[What the exercise asks] Write out exactly the lines below that run from the one containing "Here is an image." through the one containing "Segment: small bowel.", both included, with no other lines.

[Provided records]
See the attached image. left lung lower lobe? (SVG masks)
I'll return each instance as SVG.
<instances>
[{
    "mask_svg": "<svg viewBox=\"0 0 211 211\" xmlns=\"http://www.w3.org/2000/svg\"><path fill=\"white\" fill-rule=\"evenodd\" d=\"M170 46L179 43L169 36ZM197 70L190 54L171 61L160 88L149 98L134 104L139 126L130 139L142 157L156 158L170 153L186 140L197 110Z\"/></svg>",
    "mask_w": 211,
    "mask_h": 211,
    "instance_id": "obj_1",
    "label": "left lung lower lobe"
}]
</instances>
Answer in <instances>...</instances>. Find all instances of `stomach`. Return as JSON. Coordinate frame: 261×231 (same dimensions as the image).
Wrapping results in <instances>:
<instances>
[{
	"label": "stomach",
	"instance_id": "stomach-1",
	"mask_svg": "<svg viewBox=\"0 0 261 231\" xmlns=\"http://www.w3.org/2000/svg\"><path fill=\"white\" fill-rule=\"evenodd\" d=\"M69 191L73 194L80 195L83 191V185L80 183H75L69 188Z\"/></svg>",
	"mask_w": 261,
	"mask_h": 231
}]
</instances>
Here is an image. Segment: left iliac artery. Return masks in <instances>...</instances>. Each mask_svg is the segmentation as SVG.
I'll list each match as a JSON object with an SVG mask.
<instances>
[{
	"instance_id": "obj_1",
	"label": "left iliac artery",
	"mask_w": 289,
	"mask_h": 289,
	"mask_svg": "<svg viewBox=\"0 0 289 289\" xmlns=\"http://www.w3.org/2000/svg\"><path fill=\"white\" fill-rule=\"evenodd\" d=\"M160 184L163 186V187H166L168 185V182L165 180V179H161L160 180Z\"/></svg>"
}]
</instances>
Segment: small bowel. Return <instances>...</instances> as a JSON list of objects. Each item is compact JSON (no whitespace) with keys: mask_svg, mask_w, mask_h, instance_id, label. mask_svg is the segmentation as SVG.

--

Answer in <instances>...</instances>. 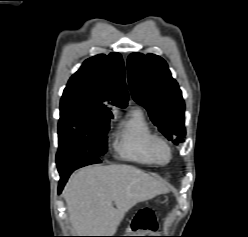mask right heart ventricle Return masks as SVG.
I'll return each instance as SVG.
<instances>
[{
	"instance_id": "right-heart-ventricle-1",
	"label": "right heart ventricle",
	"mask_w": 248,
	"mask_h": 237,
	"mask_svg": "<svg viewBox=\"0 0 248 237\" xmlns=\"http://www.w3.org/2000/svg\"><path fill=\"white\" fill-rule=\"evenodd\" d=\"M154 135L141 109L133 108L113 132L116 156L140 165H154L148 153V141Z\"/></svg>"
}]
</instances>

[Result for this task]
Here is an image. Segment: left iliac artery. Return masks in <instances>...</instances>. Each mask_svg is the segmentation as SVG.
I'll list each match as a JSON object with an SVG mask.
<instances>
[{
	"instance_id": "obj_1",
	"label": "left iliac artery",
	"mask_w": 289,
	"mask_h": 289,
	"mask_svg": "<svg viewBox=\"0 0 289 289\" xmlns=\"http://www.w3.org/2000/svg\"><path fill=\"white\" fill-rule=\"evenodd\" d=\"M160 184L163 186V187H166L168 185V182L165 180V179H161L160 180Z\"/></svg>"
}]
</instances>
Segment: small bowel. Return <instances>...</instances> as a JSON list of objects. Each item is compact JSON (no whitespace) with keys: mask_svg, mask_w, mask_h, instance_id, label. mask_svg is the segmentation as SVG.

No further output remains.